Repair of Fourth-Degree Laceration
The occurrence of a fourth-degree perineal laceration creates a significant risk for fistula formation. A compulsive, precise repair is essential to avoid that complication.
As with the third-degree laceration, extensive and thorough pre-repair inspection is an essential step for successful repair (Fig. 80–8). Hemostasis should be complete before inspection is begun. Fine clamping and ligatures are the best way of achieving hemostasis and avoiding tissue devitalization. The cut edges of the anorectal mucosa are grasped with Babcock clamps, beginning at the anal verge and extending upward (cranially) to the junction of the intact rectal mucosa. A 2-0 or 3-0 chromic catgut stitch is placed through the rectal wall at this point as a marker stitch.
Next, the rectum is repaired with a single layer of or interrupted 2-0 chromic catgut sutures. Each stitch is placed through the entire rectal wall thickness and tied down (Fig. 80–9). When the rectal wall has been completely repaired, the external sphincter is grasped with Allis clamps and repaired as previously described with 3-0 Vicryl sutures (Fig. 80–10). Finally, Colles’ fascia, fat, and skin are repaired with 3-0 Vicryl. A final finger examination rechecks the completeness of the repair.
Postoperatively, nothing is placed into the rectum. No enemas and no suppositories are ordered. Stool softeners and a high-fiber diet are prescribed. The author prefers that the patient take 1 oz of mineral oil by mouth once per day. Additionally, ciprofloxacin (Cipro) 500 mg twice daily is administered for 7 days. The patient should take a 10-minute Instant Ocean bath per day and cleanse her perineum and perianal area daily with Phisohex; Silvadene or Cleocin cream is applied to the wound 3 times a day.

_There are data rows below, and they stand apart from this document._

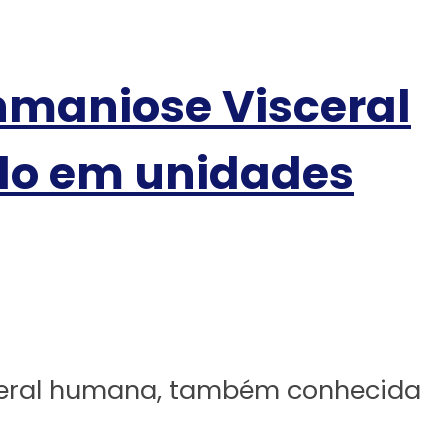
hmaniose Visceral
do em unidades
ceral humana, também conhecida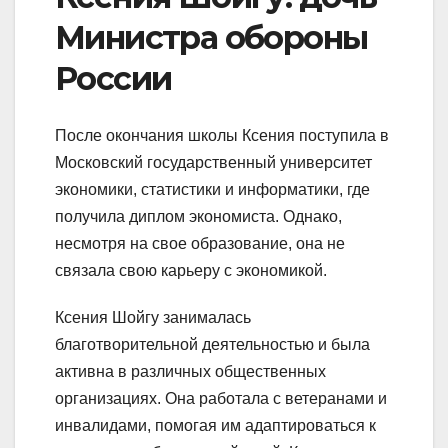
Министра обороны
России
После окончания школы Ксения поступила в
Московский государственный университет
экономики, статистики и информатики, где
получила диплом экономиста. Однако,
несмотря на свое образование, она не
связала свою карьеру с экономикой.
Ксения Шойгу занималась
благотворительной деятельностью и была
активна в различных общественных
организациях. Она работала с ветеранами и
инвалидами, помогая им адаптироваться к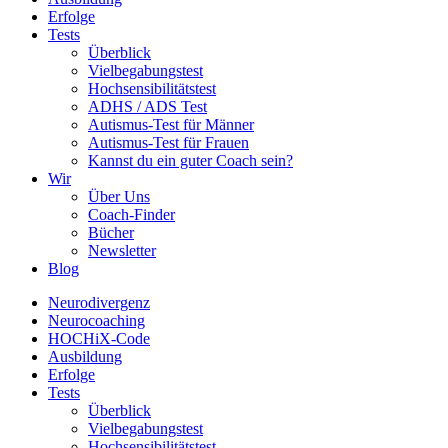
Erfolge
Tests
Überblick
Vielbegabungstest
Hochsensibilitätstest
ADHS / ADS Test
Autismus-Test für Männer
Autismus-Test für Frauen
Kannst du ein guter Coach sein?
Wir
Über Uns
Coach-Finder
Bücher
Newsletter
Blog
Neurodivergenz
Neurocoaching
HOCHiX-Code
Ausbildung
Erfolge
Tests
Überblick
Vielbegabungstest
Hochsensibilitätstest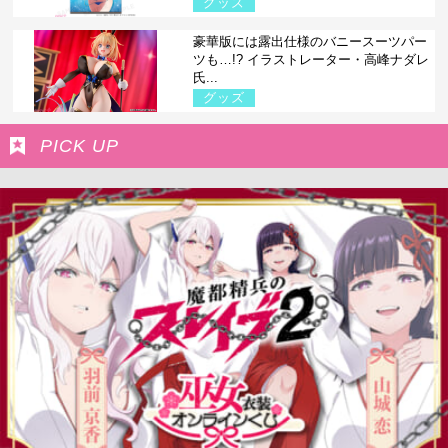
グッズ
豪華版には露出仕様のバニースーツパー
ツも…!? イラストレーター・高峰ナダレ
氏...
グッズ
PICK UP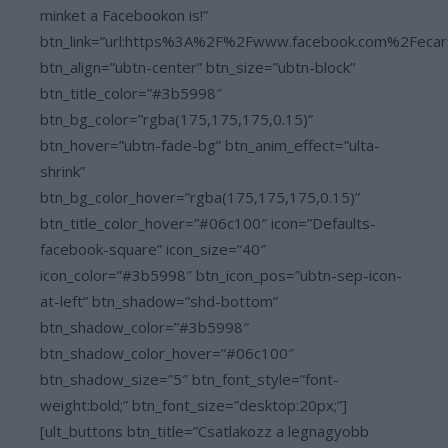
minket a Facebookon is!”
btn_link=”url:https%3A%2F%2Fwww.facebook.com%2Fecar
btn_align=”ubtn-center” btn_size=”ubtn-block”
btn_title_color=”#3b5998″
btn_bg_color=”rgba(175,175,175,0.15)”
btn_hover=”ubtn-fade-bg” btn_anim_effect=”ulta-
shrink”
btn_bg_color_hover=”rgba(175,175,175,0.15)”
btn_title_color_hover=”#06c100″ icon=”Defaults-
facebook-square” icon_size=”40″
icon_color=”#3b5998″ btn_icon_pos=”ubtn-sep-icon-
at-left” btn_shadow=”shd-bottom”
btn_shadow_color=”#3b5998″
btn_shadow_color_hover=”#06c100″
btn_shadow_size=”5″ btn_font_style=”font-
weight:bold;” btn_font_size=”desktop:20px;”]
[ult_buttons btn_title=”Csatlakozz a legnagyobb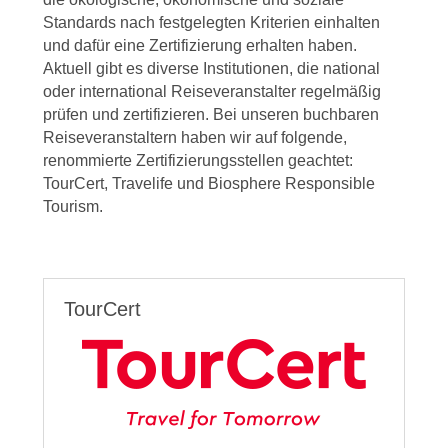
Standards nach festgelegten Kriterien einhalten
und dafür eine Zertifizierung erhalten haben.
Aktuell gibt es diverse Institutionen, die national
oder international Reiseveranstalter regelmäßig
prüfen und zertifizieren. Bei unseren buchbaren
Reiseveranstaltern haben wir auf folgende,
renommierte Zertifizierungsstellen geachtet:
TourCert, Travelife und Biosphere Responsible
Tourism.
TourCert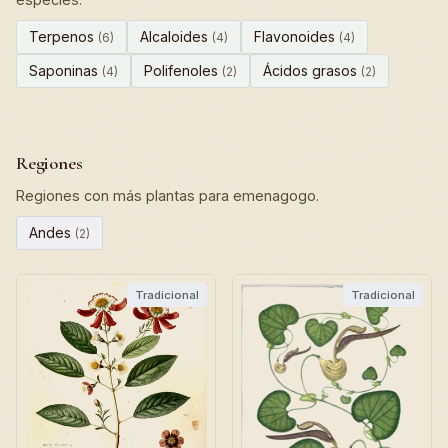
Terpenos
Alcaloides
Flavonoides
(6)
(4)
(4)
Saponinas
Polifenoles
Ácidos grasos
(4)
(2)
(2)
Regiones
Regiones con más plantas para emenagogo.
Andes
(2)
Tradicional
Tradicional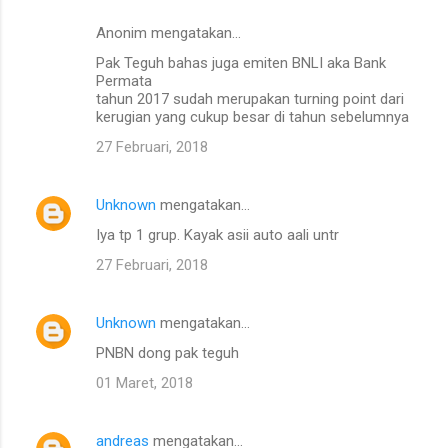
Anonim mengatakan…
Pak Teguh bahas juga emiten BNLI aka Bank
Permata
tahun 2017 sudah merupakan turning point dari
kerugian yang cukup besar di tahun sebelumnya
27 Februari, 2018
Unknown
mengatakan…
Iya tp 1 grup. Kayak asii auto aali untr
27 Februari, 2018
Unknown
mengatakan…
PNBN dong pak teguh
01 Maret, 2018
andreas
mengatakan…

FIGURE 80–5 In this drawing, a midline episiotomy has extended through the external anal sphincter. The inset shows the application of Allis clamps and the upper and lower margins of the sphincter injury. Note that the anal mucosa is intact.
FIGURE 80–6 With a gloved finger in the rectum, interrupted 2-0 or 3-0 Vicryl sutures are placed through the entire width (in the case illustrated, a complete sphincter tear) of the external sphincter ani. Approximately five or six stitches are usually required. The stitches are tied into place, and a gloved finger in the rectum can feel the tightening of the sphincter after closure. This examination will ensure that overcorrection has been avoided.
FIGURE 80–7 The fascia is closed with a running 3-0 Vicryl, and the vagina and vestibular and perineal skin are closed with running or interrupted 3-0 Vicryl sutures. Alternatively, a subcuticular closure may be performed with a 3-0 or 4-0 running Vicryl suture (see inset of Fig. 80–10).
FIGURE 80–8 A complete perineal laceration is shown in this illustration. The anterior anal sphincter is completely separated, and the wound further extends through the anal wall with disruption of the anal mucosa.
FIGURE 80–9 After the upper and lower margins of the injury are secured, interrupted 2-0 chromic sutures are placed through the full thickness of the anorectal wall as illustrated. The wound is closed without tension on the suture line.
FIGURE 80–10 The anal sphincter is closed as described in Figure 80-6. Although a gloved finger need not be placed into the repaired anus until the repair has been completed, it is preferable that the sphincter repair suture line not overlie the anal repair suture line.